• [Work instructions]: Your answer should be every line with the word "message", copied from the data below.

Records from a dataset

☆ ☆ ☆ ☆

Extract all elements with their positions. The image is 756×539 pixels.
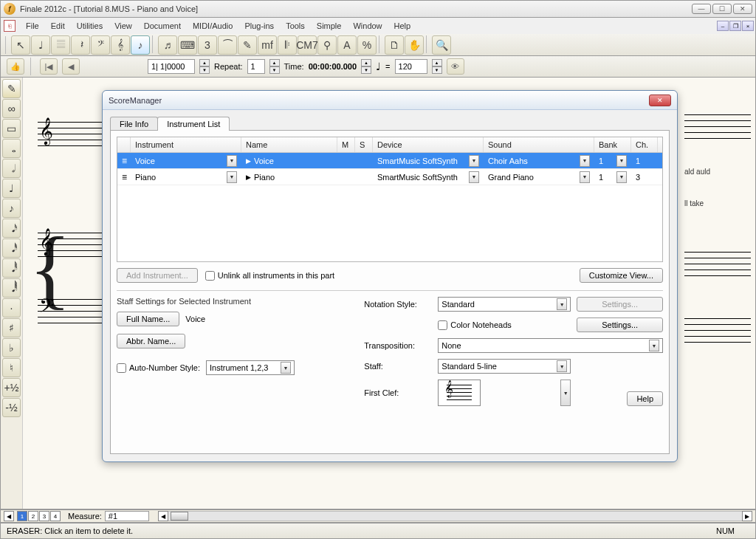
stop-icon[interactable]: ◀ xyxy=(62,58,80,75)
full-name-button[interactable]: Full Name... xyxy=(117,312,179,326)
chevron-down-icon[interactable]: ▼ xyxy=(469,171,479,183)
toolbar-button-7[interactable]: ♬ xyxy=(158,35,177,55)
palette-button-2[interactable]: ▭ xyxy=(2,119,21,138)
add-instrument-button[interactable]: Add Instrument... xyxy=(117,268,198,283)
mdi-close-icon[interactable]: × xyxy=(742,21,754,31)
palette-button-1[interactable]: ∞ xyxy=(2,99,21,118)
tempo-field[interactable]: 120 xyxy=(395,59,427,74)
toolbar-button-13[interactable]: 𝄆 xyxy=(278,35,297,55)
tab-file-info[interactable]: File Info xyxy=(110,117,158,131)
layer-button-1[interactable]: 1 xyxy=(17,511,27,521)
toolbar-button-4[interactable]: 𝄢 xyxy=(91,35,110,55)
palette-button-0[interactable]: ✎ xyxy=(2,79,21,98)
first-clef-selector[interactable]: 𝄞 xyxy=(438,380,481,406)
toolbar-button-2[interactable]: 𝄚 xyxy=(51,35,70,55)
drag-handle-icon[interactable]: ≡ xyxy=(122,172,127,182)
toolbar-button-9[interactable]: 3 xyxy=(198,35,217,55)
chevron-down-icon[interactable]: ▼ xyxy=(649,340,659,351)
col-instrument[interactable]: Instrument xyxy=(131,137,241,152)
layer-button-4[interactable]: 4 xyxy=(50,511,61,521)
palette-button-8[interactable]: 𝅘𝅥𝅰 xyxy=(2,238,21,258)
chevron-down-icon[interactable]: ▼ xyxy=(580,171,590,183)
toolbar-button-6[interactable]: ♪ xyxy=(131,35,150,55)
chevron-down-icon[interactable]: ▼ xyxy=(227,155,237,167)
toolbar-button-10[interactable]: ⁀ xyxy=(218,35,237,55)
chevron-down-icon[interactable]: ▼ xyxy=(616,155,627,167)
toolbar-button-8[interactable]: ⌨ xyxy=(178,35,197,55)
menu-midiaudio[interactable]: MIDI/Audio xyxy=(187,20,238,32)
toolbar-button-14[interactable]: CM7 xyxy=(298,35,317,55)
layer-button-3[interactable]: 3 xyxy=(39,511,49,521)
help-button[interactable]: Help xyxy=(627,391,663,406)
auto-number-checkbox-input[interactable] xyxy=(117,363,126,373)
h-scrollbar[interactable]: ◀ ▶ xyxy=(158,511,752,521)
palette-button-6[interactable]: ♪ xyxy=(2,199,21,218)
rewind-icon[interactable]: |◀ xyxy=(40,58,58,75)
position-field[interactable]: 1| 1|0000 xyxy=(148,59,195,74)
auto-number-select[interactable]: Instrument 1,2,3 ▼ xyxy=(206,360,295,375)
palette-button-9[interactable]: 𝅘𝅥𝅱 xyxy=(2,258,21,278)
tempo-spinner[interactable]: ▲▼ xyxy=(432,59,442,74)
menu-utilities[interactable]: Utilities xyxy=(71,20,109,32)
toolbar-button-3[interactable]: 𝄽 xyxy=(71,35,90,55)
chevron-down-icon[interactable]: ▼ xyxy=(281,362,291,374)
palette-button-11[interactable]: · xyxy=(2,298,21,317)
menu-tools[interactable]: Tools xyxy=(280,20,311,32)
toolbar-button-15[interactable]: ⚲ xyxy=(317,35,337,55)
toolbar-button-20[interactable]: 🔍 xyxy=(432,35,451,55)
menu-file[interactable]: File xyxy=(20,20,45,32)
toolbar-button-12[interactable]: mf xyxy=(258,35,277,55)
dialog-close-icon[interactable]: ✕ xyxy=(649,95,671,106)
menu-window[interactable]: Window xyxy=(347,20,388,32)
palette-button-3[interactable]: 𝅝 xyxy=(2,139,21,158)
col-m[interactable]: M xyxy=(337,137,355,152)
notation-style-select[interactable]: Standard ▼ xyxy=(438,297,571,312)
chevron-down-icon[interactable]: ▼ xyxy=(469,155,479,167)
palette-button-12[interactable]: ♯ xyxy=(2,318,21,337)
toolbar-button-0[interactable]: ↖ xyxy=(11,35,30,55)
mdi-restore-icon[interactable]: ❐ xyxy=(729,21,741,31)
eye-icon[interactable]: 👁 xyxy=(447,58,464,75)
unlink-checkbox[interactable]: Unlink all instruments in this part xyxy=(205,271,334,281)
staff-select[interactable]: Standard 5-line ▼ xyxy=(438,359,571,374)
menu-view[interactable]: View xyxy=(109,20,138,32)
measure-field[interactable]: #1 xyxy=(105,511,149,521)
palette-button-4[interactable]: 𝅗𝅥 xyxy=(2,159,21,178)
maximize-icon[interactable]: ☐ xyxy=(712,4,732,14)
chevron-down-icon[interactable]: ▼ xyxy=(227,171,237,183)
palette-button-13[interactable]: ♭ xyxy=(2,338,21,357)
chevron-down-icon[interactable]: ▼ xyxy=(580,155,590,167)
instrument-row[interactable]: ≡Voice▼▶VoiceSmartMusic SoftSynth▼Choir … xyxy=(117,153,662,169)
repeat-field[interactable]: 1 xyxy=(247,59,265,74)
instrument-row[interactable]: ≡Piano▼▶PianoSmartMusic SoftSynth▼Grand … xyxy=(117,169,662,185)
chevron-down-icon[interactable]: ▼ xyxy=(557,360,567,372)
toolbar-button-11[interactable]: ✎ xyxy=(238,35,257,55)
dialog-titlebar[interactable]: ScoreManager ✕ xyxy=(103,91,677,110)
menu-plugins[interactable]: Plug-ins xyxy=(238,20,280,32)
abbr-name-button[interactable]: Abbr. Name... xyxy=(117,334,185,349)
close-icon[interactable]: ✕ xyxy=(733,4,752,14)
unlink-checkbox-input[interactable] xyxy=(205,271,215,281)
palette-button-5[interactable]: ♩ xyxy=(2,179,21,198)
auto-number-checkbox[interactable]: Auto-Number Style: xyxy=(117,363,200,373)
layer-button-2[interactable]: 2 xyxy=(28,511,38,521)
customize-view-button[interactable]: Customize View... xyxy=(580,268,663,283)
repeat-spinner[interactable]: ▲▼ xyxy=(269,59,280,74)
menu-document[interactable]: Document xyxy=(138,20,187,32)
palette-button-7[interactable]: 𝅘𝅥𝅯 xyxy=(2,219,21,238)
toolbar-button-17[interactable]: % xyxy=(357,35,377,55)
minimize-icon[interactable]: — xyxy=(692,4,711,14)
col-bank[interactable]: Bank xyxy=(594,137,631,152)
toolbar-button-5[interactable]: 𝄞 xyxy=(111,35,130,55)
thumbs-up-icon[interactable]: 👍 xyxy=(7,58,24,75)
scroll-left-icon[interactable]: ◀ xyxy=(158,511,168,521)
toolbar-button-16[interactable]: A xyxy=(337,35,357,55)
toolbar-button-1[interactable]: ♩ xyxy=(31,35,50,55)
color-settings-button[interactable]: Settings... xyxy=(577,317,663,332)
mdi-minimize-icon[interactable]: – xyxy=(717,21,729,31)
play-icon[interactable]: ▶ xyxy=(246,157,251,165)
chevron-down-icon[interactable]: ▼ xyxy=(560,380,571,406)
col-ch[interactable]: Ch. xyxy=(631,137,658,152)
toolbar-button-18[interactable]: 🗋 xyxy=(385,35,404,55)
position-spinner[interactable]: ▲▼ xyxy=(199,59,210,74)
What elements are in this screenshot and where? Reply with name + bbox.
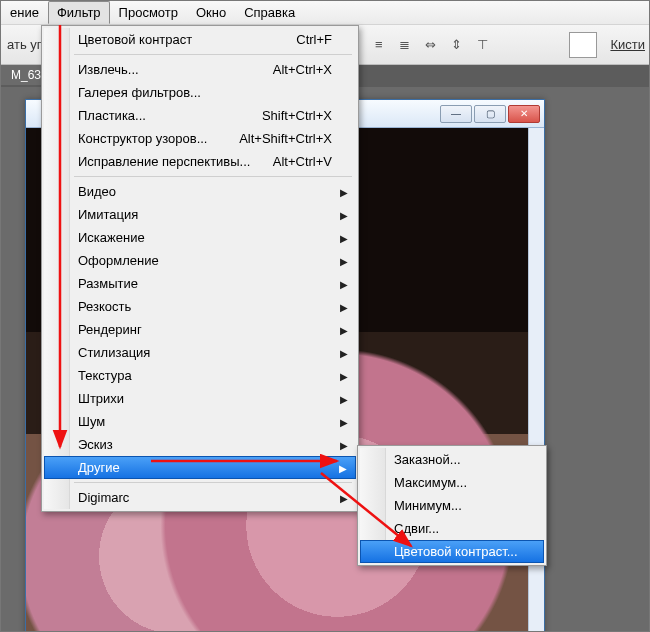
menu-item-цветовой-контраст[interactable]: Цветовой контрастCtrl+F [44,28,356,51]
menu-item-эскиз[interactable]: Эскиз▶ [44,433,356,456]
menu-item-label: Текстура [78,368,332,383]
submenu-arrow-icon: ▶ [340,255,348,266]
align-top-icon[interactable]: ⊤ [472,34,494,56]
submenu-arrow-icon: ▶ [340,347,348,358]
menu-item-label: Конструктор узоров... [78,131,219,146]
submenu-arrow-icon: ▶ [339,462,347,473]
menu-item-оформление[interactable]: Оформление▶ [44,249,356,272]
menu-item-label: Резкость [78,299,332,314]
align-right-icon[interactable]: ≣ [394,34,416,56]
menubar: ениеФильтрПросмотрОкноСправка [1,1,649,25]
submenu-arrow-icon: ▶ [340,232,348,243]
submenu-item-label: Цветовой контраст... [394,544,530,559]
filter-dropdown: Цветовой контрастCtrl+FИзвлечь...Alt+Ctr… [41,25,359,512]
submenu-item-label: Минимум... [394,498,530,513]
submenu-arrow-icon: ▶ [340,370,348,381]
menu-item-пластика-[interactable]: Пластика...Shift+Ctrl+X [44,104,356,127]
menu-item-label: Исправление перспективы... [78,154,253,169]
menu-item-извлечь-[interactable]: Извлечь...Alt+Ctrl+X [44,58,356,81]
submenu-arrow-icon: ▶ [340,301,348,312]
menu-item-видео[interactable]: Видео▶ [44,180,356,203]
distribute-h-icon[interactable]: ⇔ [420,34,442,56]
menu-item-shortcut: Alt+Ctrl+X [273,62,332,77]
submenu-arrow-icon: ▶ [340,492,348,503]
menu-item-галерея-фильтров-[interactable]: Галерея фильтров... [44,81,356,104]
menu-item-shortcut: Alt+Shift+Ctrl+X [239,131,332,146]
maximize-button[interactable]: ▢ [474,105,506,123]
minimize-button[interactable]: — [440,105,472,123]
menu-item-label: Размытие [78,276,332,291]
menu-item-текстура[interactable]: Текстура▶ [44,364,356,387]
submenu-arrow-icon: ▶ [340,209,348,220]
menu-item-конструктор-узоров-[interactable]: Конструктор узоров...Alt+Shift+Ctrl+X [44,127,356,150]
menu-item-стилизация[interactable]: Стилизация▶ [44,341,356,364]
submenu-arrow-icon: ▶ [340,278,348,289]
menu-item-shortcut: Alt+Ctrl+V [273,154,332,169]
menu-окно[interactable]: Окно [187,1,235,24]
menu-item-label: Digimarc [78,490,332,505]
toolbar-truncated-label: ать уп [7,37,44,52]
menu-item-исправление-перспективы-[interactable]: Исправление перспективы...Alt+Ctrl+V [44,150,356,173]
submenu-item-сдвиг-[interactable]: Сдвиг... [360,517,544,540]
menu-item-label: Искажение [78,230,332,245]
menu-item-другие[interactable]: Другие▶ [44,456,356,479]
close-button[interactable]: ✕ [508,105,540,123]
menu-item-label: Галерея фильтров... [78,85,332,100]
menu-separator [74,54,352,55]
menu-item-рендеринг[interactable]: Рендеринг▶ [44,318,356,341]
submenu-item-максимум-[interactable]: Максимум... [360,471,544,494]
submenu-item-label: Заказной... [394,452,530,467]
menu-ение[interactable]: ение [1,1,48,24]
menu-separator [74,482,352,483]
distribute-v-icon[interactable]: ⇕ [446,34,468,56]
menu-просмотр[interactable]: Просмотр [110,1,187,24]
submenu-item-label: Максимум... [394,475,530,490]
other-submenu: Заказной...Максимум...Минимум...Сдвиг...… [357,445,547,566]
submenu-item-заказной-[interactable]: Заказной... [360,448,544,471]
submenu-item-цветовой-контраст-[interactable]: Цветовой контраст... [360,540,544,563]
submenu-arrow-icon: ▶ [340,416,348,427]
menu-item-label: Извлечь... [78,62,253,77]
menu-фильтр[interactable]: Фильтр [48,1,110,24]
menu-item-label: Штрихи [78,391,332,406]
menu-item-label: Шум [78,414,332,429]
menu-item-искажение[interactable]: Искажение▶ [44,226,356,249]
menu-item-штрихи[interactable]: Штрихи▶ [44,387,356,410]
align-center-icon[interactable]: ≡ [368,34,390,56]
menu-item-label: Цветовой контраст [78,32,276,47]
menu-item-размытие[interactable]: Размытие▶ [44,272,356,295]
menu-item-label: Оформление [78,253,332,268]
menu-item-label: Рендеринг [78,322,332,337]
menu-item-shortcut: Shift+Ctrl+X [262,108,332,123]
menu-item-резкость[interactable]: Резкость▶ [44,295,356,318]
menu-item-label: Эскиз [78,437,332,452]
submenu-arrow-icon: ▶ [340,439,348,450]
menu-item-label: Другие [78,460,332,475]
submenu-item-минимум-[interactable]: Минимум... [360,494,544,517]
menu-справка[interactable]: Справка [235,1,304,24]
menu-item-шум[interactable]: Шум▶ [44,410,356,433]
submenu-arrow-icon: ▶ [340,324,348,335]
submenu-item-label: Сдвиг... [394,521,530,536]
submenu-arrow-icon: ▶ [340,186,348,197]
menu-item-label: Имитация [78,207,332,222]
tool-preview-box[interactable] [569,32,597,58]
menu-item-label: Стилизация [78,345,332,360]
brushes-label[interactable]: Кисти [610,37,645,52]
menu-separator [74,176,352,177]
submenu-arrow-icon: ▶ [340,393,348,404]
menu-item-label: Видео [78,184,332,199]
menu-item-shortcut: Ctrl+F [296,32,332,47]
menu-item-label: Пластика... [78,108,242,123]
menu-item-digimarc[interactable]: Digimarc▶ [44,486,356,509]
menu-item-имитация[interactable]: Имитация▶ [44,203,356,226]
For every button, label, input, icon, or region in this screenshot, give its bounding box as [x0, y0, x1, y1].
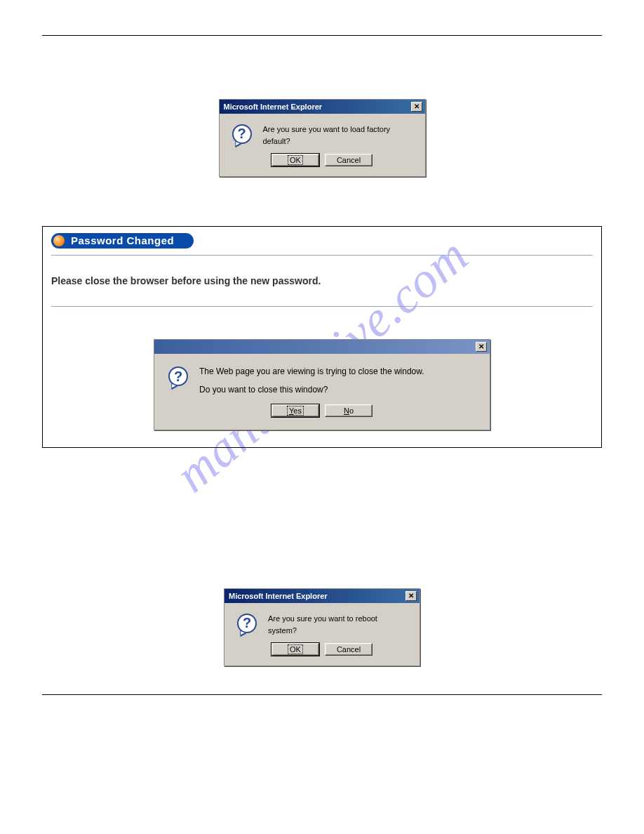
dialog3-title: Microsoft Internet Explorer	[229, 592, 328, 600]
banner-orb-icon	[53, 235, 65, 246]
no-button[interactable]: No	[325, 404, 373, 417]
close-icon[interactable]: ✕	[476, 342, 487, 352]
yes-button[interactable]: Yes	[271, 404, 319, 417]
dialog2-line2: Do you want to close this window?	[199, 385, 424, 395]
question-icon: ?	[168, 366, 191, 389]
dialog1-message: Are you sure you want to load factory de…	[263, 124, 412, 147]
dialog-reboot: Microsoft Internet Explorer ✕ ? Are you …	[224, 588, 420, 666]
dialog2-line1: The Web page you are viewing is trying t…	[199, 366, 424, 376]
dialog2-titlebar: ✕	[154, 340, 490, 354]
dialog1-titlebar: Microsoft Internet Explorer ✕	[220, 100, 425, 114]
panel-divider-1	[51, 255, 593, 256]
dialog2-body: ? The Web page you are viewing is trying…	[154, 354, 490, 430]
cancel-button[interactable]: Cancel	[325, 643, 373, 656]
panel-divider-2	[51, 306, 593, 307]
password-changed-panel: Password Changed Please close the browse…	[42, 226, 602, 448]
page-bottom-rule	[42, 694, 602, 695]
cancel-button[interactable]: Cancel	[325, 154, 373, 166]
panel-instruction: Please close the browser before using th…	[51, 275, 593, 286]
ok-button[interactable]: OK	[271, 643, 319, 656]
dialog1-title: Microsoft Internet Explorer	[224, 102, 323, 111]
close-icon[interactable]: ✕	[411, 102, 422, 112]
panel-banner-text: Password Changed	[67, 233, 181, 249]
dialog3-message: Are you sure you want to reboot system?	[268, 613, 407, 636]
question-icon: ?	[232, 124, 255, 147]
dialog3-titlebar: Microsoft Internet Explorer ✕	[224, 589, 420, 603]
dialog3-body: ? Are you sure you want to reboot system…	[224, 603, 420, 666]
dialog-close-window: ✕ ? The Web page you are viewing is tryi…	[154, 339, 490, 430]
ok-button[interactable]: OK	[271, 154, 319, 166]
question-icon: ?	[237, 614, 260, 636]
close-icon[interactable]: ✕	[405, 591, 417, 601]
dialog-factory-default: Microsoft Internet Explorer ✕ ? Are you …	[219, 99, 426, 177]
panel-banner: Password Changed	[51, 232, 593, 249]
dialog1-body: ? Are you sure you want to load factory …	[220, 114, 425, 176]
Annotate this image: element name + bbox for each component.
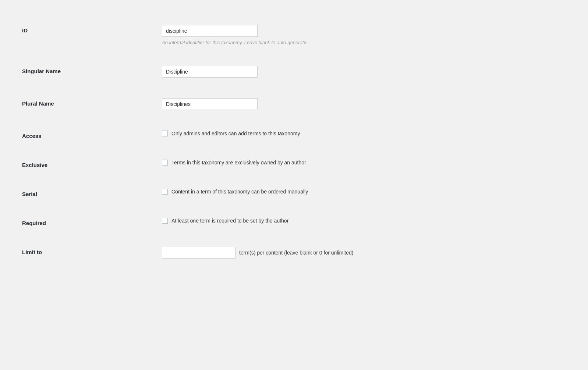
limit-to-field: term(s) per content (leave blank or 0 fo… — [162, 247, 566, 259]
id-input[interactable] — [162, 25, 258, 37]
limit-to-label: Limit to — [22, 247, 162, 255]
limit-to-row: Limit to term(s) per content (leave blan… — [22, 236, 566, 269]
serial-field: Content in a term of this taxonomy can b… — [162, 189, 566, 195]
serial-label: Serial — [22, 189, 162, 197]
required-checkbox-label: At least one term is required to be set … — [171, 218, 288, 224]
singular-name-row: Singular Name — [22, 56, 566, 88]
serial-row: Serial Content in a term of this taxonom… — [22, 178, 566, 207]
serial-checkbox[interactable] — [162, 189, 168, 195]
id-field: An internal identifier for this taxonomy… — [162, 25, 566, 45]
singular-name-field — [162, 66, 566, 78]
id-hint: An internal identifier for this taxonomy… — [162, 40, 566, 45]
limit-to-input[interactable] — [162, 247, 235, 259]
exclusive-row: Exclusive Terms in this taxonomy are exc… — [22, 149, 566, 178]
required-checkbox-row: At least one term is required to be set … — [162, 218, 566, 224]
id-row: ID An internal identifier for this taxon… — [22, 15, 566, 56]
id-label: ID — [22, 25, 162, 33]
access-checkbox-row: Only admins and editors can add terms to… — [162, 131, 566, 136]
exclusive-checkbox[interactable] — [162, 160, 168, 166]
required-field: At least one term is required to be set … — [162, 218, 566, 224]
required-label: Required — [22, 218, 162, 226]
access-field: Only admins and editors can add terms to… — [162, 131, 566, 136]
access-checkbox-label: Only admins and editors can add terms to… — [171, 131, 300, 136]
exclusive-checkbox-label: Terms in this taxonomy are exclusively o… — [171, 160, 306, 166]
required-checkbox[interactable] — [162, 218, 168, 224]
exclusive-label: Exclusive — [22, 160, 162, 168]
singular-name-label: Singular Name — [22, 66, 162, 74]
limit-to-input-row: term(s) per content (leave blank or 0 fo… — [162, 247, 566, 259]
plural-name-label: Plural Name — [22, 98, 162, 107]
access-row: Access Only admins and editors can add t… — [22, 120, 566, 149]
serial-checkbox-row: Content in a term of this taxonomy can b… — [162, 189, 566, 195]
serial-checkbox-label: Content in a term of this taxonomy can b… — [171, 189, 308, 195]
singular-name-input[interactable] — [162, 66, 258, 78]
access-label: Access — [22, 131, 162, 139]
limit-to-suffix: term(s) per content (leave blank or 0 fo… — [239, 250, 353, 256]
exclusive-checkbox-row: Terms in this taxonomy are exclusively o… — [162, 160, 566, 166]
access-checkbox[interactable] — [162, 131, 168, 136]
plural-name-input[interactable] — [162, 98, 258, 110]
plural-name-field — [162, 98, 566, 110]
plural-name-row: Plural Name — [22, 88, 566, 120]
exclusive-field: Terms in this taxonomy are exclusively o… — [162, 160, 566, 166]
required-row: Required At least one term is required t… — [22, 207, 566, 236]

☆ ☆ ☆ ☆

• [Task solution]:
dialog1-message: Are you sure you want to load factory de…	[263, 124, 412, 147]
dialog3-message: Are you sure you want to reboot system?	[268, 613, 407, 636]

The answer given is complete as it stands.